Stored dataset items

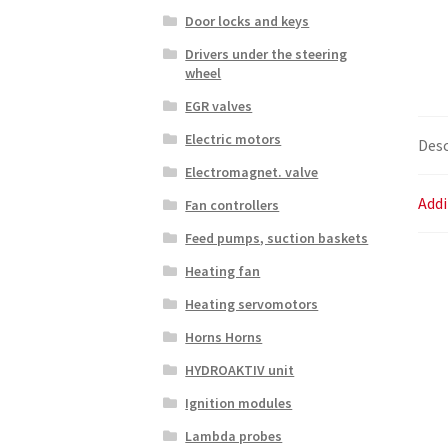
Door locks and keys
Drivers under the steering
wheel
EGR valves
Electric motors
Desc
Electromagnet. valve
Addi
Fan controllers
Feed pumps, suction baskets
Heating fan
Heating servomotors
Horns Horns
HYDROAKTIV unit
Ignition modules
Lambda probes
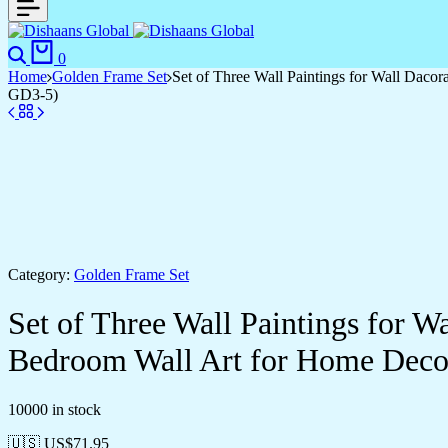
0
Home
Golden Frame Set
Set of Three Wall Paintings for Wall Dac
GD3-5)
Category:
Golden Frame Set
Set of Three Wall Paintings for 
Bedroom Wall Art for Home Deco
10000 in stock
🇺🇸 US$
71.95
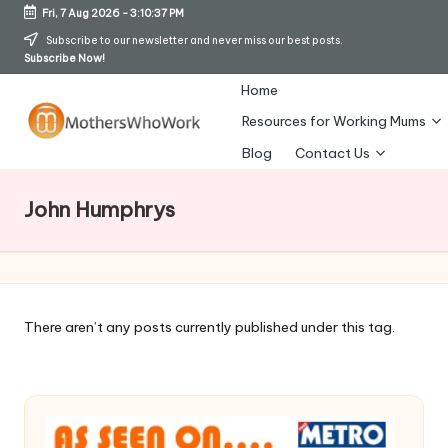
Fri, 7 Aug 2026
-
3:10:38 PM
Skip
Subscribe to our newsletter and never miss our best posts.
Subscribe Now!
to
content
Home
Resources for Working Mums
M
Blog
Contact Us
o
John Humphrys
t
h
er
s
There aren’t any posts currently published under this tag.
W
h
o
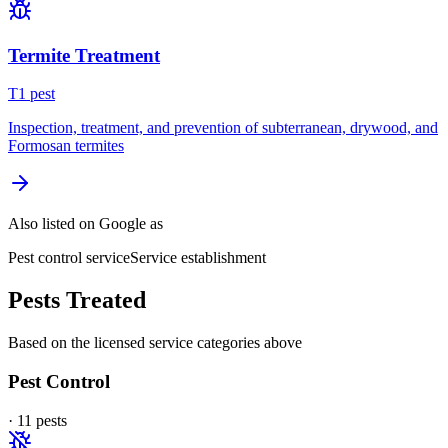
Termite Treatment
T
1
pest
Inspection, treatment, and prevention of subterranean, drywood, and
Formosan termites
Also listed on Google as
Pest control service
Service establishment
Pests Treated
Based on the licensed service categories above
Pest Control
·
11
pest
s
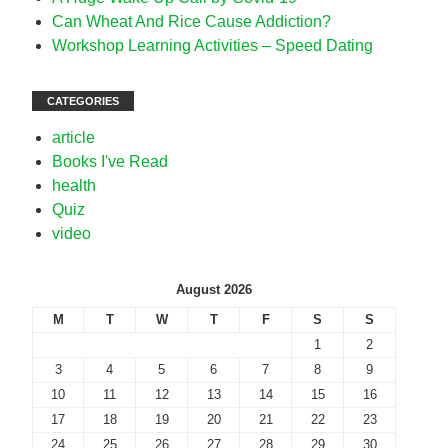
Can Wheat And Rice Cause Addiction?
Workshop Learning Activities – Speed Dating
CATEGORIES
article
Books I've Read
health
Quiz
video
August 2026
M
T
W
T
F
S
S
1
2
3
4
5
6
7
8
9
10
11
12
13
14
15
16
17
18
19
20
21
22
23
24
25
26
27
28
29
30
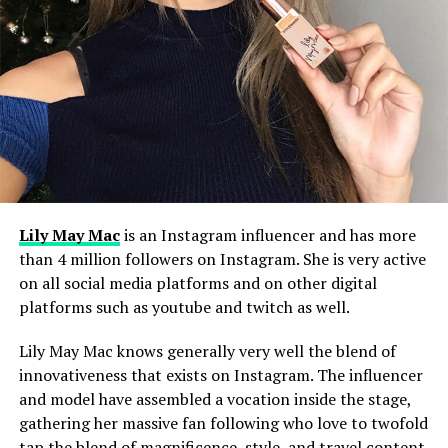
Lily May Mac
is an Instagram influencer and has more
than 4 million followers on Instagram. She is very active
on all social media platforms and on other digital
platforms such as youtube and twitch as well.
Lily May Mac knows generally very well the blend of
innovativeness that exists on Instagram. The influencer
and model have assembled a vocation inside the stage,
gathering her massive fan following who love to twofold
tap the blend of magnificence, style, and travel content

- Assignment
Copy out every line from the data above that has "Lily" in it.

- Answer box
Lily May Mac
Lily May Mac knows generally very well the blend of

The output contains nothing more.